2. Connection, alignment, merger, being in sync The report, printed Thursday in The Canadian Journal of Human Sexuality, notes that 'the depth of the connection between partners was one of the most critical elements of the experience regardless of duration of the relationship.'

3. Deep sexual and erotic intimacy Kleinplatz describes this as the foundation of a relationship in which optimal sexuality becomes a possibility. It involves deep mutual respect, caring, genuine acceptance and admiration. As Kleinplatz notes, 'you can't trust just anyone.'

4. Extraordinary communication, heightened empathy While marital counsellors are trained in teaching communications skills to clients, Kleinplatz describes the study's participants as having 'black belts' in communications. 'These weren't people who learned all about the other sex's genitalia and then just applied the technique,' she says. 'These were people who were so engaged in and with their partners' bodies that they could read their partners' responses, not only touching them, but feeling them."

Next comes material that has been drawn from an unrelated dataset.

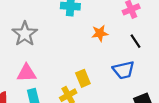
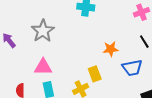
orange star: (100, 33) -> (111, 49), moved

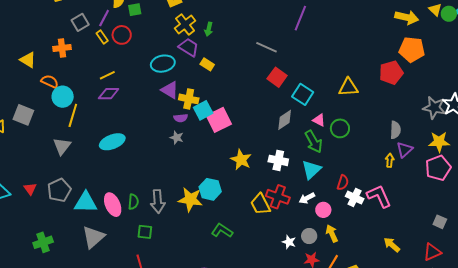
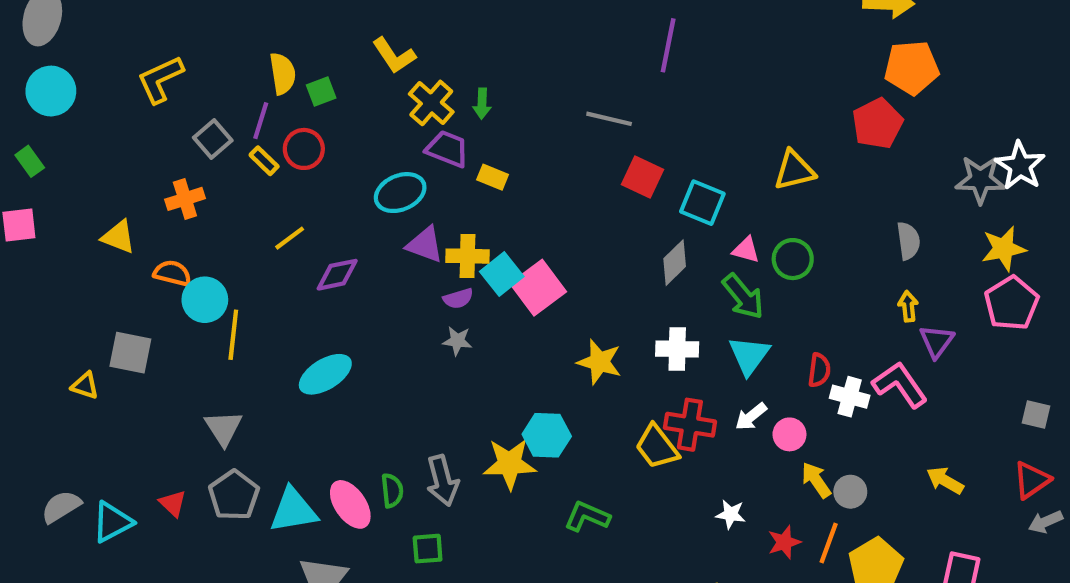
purple diamond: (109, 94) -> (337, 275), moved
gray triangle: (62, 146) -> (223, 428), moved
purple triangle: (404, 150) -> (937, 341), moved
gray circle: (309, 236) -> (850, 492), moved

5. Authenticity, being genuine, uninhibited, transparency 'This is pretty much the opposite of self-consciousness,' says Kleinplatz. 'It's allowing oneself to be emotionally naked while being seen by a partner.' One of the study's subjects noted 'I don't know that I'm capable of having great sex anymore without caring about a partner.'

6. Transcendence, bliss, peace, transformation, healing Participants in the study often reported a sense of timelessness or the infinite during great sex. 'There was often a moment of aliveness beyond anything they'd experienced before,' says Kleinplatz. 'Their experience often really was exalted, and (the subjects) would use language borrowed from religion to describe it, because there are no words in the vocabulary of sexology to describe it.'

7. Exploration, interpersonal risk-taking, fun This, says Kleinplatz, is where participants describe sex as an adventure. She uses a line from The Who song Bargain: 'I'm looking for a free ride to me. I'm looking for you.' 'I've always thought it was one of the most erotic lines I've heard,' she adds. 'This is about being on a journey of self-discovery, with sex as the pathway. 'And it's also a lot of fun.'

8. Vulnerability and surrender 'If authenticity is about what's happening within and choosing to be emotionally naked,' Kleinplatz explains, 'vulnerability is more about the willingness to be seen naked. It's an awareness that I'm letting you inside of me, penetrating one another's souls.